Fresh optimism as oil rebounds to pre-pandemic levels

Fresh optimism as oil rebounds to pre-pandemic levels

/ Oil & Gas / Wednesday, 20 May 2020 06:23

Oil prices surged as crude markets took heart from signals of pandemic lockdowns easing and an upturn in economic activity. The international oil price benchmark, Brent crude, rose to $35.38, its highest level since March.  Saudi Aramco also became the first major oil producer to see its share price rebound to trade at levels last seen before the price war. 

A big factor in the revival came from China, the world’s biggest manufacturer, where oil experts said demand for crude was nearly back at pre-pandemic levels. The country is consuming about 13 million barrels a day, just short of levels when it locked down in January.

The oil revival dated from the historic deal led by Saudi Arabia and Russia last month to cut an unprecedented 9.7 million barrels of oil a day from global supply, followed by further unilateral cuts from the Kingdom and other Gulf producers.

OPEC recently agreed to a deal to cut about 1.97 million barrels per day (bpd) in a strategy to shore up oil prices following a gradual easing of lockdown across several countries.

Ahead of the deal, world’s top exporter Saudi Arabia has announced it would cut an additional 1 million barrels per day in June, while OPEC+ wants to maintain existing oil cuts beyond June when the group is next due to meet again.

Similarly Kuwait and Saudi Arabia had agreed to halt oil production from the joint Al-Khafji field for one month, starting from June 1.

Financial equities rejoiced, with the Dow Jones up roughly 3.5 percent during midday trading.

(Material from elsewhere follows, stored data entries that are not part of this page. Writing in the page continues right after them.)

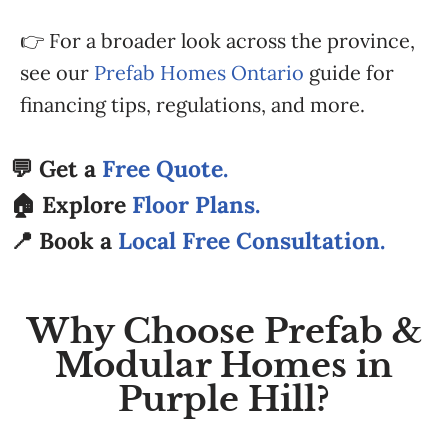
👉 For a broader look across the province,
see our
Prefab Homes Ontario
guide for
financing tips, regulations, and more.
💬 Get a
Free Quote.
🏠 Explore
Floor Plans.
📍 Book a
Local Free Consultation.
Why Choose Prefab &
Modular Homes in
Purple Hill?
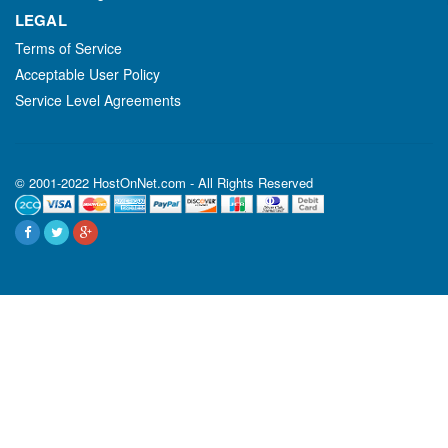
LEGAL
Terms of Service
Acceptable User Policy
Service Level Agreements
© 2001-2022 HostOnNet.com - All Rights Reserved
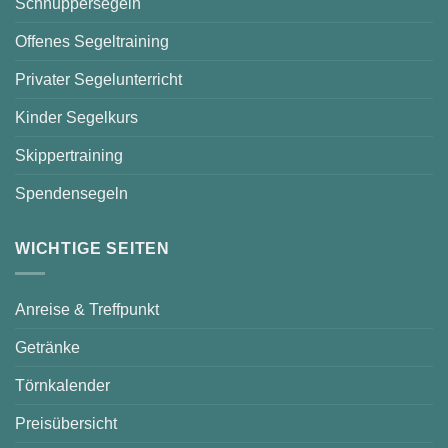
Schnuppersegeln
Offenes Segeltraining
Privater Segelunterricht
Kinder Segelkurs
Skippertraining
Spendensegeln
WICHTIGE SEITEN
Anreise & Treffpunkt
Getränke
Törnkalender
Preisübersicht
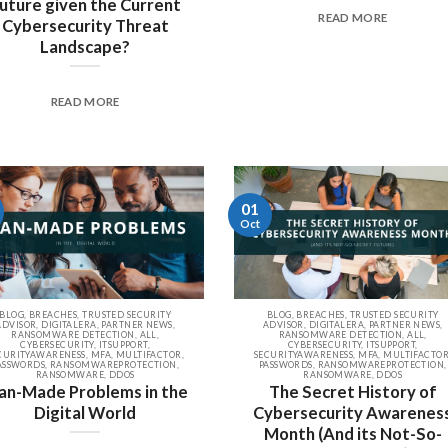
uture given the Current
READ MORE
Cybersecurity Threat
Landscape?
READ MORE
01
Oct
BLOG, BREACHES, TRUSTED SECURITY
BLOG, BREACHES, TRUSTED SECURITY
ADVISOR, DIGITALERA, PARTNER NEWS,
ADVISOR, DIGITALERA, PARTNER NEWS,
RANSOMWARE DETECTION, ALL,
RANSOMWARE DETECTION, ALL,
CYBERSECURITY, ITSUPPORT,
CYBERSECURITY, ITSUPPORT,
CURITYAWARENESS, MFA, MULTIFACTOR,
SECURITYAWARENESS, MFA, MULTIFACTOR
ASSWORDS, RANSOMWAREPROTECTION,
PASSWORDS, RANSOMWAREPROTECTION,
RANSOMWARE, DDOS
RANSOMWARE, DDOS
n-Made Problems in the
The Secret History of
Digital World
Cybersecurity Awarenes
Month (And its Not-So-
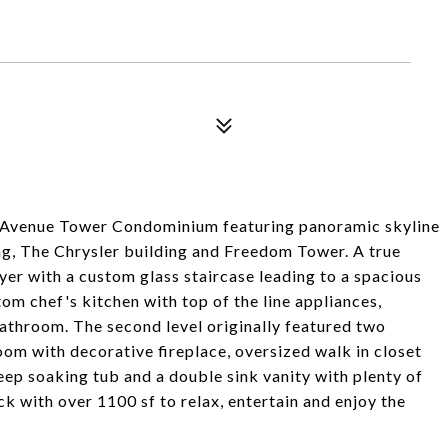
th Avenue Tower Condominium featuring panoramic skyline
ing, The Chrysler building and Freedom Tower. A true
oyer with a custom glass staircase leading to a spacious
om chef's kitchen with top of the line appliances,
bathroom. The second level originally featured two
m with decorative fireplace, oversized walk in closet
p soaking tub and a double sink vanity with plenty of
ck with over 1100 sf to relax, entertain and enjoy the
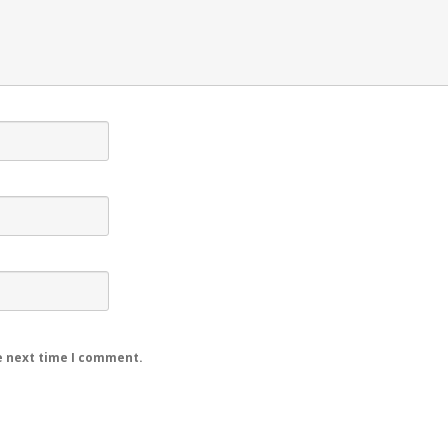
e next time I comment.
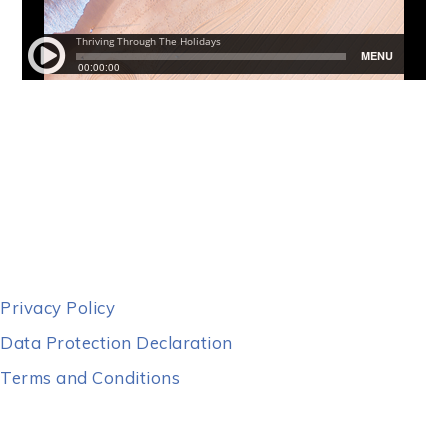
Privacy Policy
Data Protection Declaration
Terms and Conditions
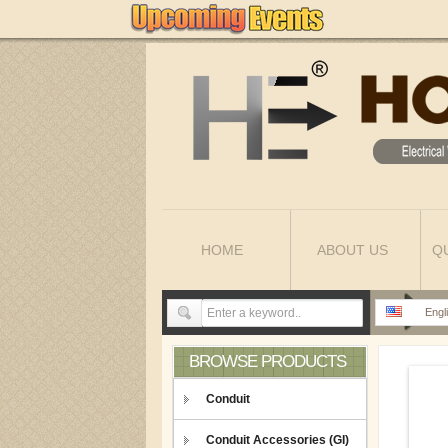
HOME
ABOUT US
Q
Engl
BROWSE PRODUCTS
Conduit
Conduit Accessories (GI)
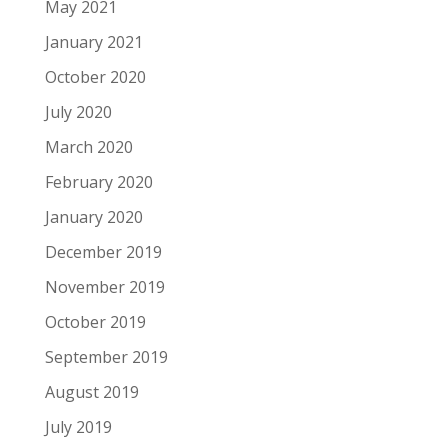
May 2021
January 2021
October 2020
July 2020
March 2020
February 2020
January 2020
December 2019
November 2019
October 2019
September 2019
August 2019
July 2019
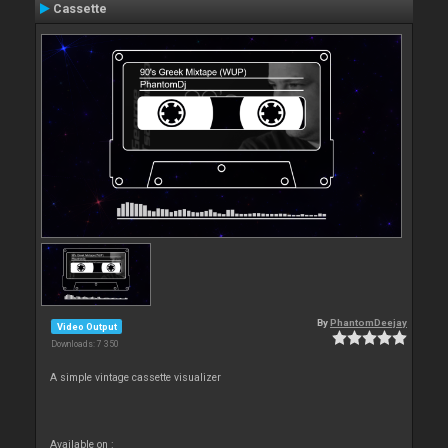
Cassette
By
PhantomDeejay
Video Output
Downloads: 7 350
A simple vintage cassette visualizer
Available on :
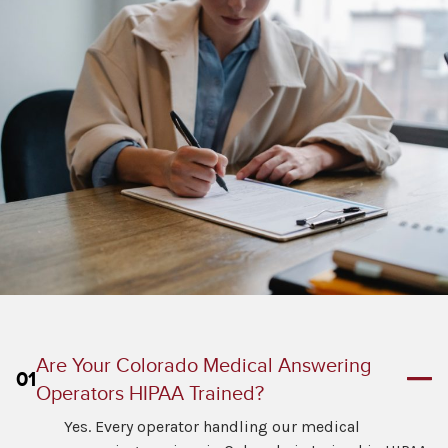
Are Your Colorado Medical Answering
01
Operators HIPAA Trained?
Yes. Every operator handling our medical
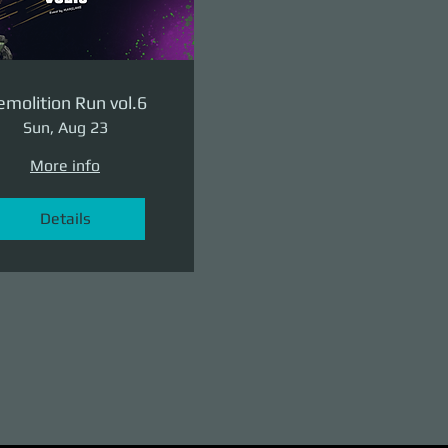
molition Run vol.6
Sun, Aug 23
More info
Details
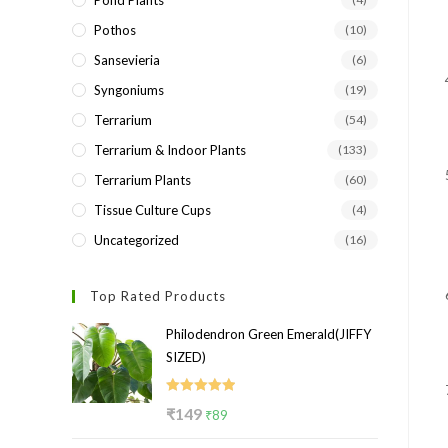
Pond Plants
Pothos
(10)
Sansevieria
(6)
Syngoniums
(19)
Terrarium
(54)
Terrarium & Indoor Plants
(133)
Terrarium Plants
(60)
Tissue Culture Cups
(4)
Uncategorized
(16)
Top Rated Products
Philodendron Green Emerald(JIFFY
SIZED)
Rated
5.00
Original
Current
₹
149
₹
89
out of 5
price
price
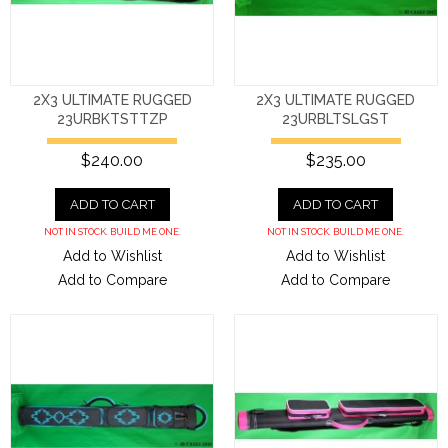
2X3 ULTIMATE RUGGED
2X3 ULTIMATE RUGGED
23URBKTSTTZP
23URBLTSLGST
$240.00
$235.00
ADD TO CART
ADD TO CART
NOT IN STOCK. BUILD ME ONE.
NOT IN STOCK. BUILD ME ONE.
Add to Wishlist
Add to Wishlist
Add to Compare
Add to Compare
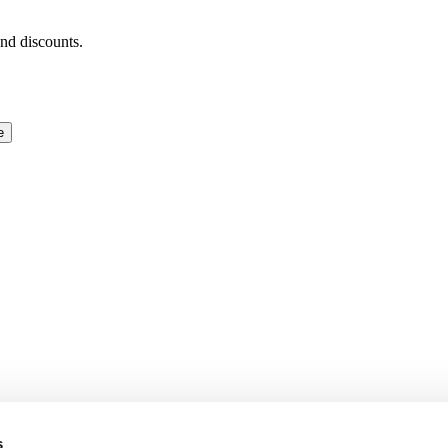
and discounts.
e
s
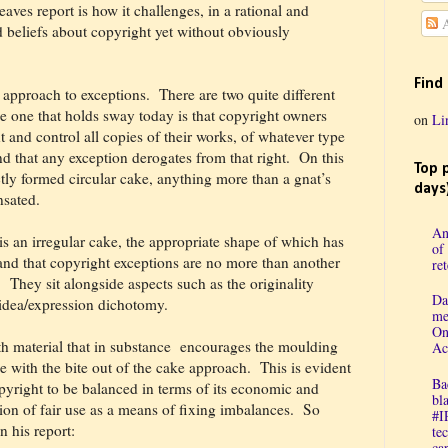
aves report is how it challenges, in a rational and
A
 beliefs about copyright yet without obviously
Find
s approach to exceptions.
There are two quite different
 one that holds sway today
is that copyright owners
on
Li
 and control all copies of their works, of whatever type
 that any exception derogates from that right.
On this
Top 
ctly formed circular cake, anything more than a gnat’s
days
nsated.
An
is an irregular cake, the appropriate shape of which has
of
and that copyright exceptions are no more than another
re
.
They sit alongside aspects such as the originality
Da
e idea/expression dichotomy.
me
On
th material that in substance
encourages the moulding
Ac
ue with the bite out of the cake approach.
This is evident
Ba
opyright to be balanced in terms of its economic and
bl
tion of fair use as a means of fixing imbalances.
So
#I
n his report:
te
cap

WTI also surged past $30 per barrel, up by more than 10 percent.

Massive supply cuts went further in explaining the recent jump in prices. Oil traders view the implementation of the OPEC+ cuts favorably, with the 9.7 million bpd cuts phasing in swiftly.

Part of the reason is that some oil producers began having difficulty finding a home for its oil, as a portion of the cuts arguably became involuntary.

Meanwhile, PetroChina’s biggest refinery, a 410,000-bpd facility in Dalian, will resume operations in late June after a two-month overhaul, a statement by the oil company has said.

This could mean an increase in Chinese oil imports from Russia because the Dalian facility is connected to the East Siberia-Pacific Ocean pipeline, and is the biggest processor of the ESPO blend.

The restart of the Dalian refinery will add to rising run rates in the world’s top oil importer, which would likely be taken as good news for demand.